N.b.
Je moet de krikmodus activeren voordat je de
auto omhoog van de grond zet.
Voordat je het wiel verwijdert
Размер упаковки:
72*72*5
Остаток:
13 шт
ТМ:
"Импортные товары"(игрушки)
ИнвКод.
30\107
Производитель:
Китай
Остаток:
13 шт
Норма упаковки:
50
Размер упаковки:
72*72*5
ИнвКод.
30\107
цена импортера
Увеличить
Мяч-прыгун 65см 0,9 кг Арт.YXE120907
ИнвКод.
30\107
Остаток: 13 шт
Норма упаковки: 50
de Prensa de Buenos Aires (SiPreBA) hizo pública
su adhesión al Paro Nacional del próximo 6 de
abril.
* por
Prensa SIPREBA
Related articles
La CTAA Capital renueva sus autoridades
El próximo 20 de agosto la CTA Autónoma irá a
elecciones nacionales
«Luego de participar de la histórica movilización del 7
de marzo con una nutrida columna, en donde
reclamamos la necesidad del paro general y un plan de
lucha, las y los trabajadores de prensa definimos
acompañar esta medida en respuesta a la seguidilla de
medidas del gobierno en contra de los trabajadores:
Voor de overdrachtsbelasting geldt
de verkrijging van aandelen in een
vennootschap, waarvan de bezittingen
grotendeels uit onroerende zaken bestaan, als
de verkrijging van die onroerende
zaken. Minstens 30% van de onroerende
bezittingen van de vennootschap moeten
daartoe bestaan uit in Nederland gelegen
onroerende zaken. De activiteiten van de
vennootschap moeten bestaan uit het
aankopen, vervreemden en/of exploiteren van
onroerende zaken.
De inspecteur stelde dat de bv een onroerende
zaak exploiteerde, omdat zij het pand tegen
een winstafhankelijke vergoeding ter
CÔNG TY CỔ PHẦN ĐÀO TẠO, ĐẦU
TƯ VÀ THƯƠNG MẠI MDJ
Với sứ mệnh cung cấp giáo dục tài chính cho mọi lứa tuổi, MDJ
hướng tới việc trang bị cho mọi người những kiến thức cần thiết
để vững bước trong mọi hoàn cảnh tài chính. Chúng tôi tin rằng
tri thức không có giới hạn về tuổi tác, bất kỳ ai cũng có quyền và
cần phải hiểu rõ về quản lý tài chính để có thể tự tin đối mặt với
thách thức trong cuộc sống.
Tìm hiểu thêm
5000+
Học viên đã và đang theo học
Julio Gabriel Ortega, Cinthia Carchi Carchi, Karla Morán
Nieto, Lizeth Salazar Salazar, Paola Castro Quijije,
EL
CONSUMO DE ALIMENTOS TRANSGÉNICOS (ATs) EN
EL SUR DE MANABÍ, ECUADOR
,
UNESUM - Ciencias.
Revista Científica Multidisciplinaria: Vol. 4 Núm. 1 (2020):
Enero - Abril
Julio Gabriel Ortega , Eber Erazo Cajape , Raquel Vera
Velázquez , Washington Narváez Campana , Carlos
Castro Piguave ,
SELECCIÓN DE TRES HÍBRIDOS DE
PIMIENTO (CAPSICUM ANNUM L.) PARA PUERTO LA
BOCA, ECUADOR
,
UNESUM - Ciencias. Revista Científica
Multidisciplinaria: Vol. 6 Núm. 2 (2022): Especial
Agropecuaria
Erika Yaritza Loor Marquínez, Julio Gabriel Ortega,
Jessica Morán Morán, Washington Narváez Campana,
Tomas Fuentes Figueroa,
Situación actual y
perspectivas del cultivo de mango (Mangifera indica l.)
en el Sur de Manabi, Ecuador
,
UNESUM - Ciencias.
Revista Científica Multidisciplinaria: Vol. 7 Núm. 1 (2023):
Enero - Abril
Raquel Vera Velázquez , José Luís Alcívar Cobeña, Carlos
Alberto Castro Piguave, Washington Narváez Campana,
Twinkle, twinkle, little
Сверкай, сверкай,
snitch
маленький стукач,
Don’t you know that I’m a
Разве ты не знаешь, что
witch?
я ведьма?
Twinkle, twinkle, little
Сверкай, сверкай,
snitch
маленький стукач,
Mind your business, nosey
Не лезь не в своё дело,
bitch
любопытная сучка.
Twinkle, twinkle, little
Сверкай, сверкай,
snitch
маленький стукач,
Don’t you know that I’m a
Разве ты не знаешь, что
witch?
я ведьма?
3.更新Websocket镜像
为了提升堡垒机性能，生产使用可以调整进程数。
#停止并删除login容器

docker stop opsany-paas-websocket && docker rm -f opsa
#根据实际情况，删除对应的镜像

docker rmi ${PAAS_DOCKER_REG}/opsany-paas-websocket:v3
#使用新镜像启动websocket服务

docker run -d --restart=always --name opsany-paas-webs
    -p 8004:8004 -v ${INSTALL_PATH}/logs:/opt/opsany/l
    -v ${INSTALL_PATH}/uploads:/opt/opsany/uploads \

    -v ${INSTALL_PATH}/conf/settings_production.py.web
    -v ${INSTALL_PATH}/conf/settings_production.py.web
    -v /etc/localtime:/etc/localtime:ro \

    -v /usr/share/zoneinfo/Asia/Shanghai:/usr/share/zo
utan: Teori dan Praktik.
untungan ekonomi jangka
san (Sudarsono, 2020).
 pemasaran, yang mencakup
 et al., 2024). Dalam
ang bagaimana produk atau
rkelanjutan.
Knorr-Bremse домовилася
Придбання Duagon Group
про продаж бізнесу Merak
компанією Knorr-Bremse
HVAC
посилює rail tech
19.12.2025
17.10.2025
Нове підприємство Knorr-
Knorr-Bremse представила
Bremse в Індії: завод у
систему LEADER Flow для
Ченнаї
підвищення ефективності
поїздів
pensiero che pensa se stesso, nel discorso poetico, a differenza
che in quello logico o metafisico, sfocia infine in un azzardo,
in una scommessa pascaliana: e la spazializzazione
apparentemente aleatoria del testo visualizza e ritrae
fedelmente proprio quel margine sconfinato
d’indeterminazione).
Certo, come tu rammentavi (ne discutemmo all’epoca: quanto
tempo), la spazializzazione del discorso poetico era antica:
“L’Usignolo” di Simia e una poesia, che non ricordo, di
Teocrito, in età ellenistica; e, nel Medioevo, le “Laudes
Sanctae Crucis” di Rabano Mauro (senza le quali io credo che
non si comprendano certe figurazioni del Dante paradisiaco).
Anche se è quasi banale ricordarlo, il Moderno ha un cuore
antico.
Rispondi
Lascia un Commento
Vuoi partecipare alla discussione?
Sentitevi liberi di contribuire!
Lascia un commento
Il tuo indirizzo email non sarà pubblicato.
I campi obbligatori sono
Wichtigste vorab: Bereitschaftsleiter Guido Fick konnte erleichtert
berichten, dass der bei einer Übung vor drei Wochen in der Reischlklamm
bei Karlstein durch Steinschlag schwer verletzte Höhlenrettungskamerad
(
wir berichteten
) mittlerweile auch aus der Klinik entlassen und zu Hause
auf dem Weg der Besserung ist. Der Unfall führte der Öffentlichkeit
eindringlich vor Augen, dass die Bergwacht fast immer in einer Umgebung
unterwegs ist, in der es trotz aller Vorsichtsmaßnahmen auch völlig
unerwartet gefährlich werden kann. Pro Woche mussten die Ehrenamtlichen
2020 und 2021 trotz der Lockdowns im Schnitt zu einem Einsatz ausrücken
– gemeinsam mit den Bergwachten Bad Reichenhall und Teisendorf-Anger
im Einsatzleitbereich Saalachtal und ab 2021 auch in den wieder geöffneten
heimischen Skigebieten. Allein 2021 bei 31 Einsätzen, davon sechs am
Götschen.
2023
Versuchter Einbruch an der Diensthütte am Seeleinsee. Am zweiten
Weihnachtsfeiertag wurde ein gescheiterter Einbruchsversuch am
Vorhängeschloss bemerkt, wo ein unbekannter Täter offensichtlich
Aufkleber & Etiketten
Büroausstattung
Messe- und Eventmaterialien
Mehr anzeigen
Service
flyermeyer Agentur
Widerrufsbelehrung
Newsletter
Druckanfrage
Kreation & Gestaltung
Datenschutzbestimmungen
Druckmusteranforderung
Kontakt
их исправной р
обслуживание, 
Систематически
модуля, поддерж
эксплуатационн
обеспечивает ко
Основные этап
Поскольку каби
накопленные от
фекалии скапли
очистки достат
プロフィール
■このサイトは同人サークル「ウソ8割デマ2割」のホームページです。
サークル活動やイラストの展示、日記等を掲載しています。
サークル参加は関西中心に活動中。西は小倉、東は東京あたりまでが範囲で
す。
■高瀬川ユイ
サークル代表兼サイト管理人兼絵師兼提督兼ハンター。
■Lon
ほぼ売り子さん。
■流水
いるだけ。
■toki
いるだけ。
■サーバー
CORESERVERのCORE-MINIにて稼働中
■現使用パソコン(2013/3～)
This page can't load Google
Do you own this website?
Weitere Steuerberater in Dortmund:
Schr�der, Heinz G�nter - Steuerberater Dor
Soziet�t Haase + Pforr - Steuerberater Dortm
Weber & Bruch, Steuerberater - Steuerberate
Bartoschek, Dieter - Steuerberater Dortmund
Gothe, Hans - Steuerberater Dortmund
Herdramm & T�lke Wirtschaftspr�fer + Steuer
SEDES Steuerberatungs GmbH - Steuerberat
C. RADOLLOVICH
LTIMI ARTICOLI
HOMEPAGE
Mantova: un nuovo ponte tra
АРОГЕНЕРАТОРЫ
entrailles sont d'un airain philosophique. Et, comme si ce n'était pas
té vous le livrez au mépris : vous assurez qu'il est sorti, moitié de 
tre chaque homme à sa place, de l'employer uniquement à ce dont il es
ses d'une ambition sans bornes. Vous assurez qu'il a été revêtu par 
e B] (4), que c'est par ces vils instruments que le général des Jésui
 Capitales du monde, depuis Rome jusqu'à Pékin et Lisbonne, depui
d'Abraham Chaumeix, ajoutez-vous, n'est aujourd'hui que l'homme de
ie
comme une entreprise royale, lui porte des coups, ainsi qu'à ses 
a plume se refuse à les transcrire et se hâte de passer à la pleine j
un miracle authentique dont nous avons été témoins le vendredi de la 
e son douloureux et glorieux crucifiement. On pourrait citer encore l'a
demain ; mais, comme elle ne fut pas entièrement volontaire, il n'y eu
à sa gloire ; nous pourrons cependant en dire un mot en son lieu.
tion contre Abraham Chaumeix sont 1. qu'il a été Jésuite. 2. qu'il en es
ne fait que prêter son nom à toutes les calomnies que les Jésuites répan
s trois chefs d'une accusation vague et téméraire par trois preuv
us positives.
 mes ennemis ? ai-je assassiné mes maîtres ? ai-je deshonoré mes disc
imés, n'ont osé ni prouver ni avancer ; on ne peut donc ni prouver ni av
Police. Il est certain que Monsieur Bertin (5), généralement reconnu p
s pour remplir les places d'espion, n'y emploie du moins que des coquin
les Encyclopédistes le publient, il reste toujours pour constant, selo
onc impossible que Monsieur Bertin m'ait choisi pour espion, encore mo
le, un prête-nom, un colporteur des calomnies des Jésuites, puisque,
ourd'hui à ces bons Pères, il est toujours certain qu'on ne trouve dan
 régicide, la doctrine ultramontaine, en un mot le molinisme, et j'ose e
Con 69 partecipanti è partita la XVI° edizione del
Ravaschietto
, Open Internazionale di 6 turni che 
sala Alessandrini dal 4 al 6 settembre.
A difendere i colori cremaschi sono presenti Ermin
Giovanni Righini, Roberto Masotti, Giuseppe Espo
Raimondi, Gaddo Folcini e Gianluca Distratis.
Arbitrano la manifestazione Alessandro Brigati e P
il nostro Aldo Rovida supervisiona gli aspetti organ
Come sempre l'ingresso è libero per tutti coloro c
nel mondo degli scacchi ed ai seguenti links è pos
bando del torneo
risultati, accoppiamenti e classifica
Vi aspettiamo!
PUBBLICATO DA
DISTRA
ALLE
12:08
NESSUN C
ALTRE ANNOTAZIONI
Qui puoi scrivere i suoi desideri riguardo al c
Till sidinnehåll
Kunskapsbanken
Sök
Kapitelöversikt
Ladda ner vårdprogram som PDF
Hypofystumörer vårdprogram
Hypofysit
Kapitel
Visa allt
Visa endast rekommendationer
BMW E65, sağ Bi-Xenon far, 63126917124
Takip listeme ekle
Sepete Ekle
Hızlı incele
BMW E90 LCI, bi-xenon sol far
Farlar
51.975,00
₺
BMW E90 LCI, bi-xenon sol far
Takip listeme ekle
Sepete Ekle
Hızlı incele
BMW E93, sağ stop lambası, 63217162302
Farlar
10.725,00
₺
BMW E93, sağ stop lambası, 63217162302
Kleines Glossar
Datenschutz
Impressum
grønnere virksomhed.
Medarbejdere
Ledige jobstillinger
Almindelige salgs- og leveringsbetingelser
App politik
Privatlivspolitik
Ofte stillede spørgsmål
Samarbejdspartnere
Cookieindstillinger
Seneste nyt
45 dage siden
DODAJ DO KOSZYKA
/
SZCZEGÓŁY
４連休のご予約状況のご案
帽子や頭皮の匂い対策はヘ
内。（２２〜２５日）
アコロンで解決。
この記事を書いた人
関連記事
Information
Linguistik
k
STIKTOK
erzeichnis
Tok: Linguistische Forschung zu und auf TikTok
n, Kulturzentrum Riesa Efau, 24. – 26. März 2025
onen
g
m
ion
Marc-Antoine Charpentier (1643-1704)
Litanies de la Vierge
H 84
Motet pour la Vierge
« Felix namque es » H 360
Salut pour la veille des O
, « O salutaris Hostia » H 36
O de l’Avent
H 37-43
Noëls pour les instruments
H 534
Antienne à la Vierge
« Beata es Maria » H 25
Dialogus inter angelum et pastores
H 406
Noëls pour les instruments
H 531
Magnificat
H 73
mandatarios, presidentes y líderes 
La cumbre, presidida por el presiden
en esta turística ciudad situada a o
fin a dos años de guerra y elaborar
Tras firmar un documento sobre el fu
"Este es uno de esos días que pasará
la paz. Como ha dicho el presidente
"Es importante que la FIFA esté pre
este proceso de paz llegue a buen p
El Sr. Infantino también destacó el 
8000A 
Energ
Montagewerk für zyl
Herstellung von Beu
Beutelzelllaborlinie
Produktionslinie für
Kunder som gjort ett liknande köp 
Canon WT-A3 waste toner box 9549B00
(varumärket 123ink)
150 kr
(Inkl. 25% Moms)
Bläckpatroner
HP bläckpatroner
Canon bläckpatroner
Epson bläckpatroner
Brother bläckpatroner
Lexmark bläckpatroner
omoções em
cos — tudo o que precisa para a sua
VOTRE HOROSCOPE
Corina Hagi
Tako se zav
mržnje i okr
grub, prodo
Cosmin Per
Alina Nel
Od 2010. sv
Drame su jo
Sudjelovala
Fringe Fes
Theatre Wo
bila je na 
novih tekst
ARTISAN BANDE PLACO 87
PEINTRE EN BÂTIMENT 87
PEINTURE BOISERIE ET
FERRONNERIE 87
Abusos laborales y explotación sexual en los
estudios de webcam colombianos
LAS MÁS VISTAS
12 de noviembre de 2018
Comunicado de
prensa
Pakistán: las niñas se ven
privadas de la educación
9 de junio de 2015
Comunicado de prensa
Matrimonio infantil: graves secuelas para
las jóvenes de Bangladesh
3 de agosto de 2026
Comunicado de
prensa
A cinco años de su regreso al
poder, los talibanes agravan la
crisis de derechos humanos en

○ ○ ○ ○ ○ ○ ○

» **ABOUT THIS TASK**:
Would you copy, unchanged, the stretch of the records above that begins at the line containing "Motet pour la Vierge" and ends at the line containing "mandatarios, presidentes y líderes", and only that?

» **RESULT FOR THIS TASK**:
Motet pour la Vierge
« Felix namque es » H 360
Salut pour la veille des O
, « O salutaris Hostia » H 36
O de l’Avent
H 37-43
Noëls pour les instruments
H 534
Antienne à la Vierge
« Beata es Maria » H 25
Dialogus inter angelum et pastores
H 406
Noëls pour les instruments
H 531
Magnificat
H 73
mandatarios, presidentes y líderes 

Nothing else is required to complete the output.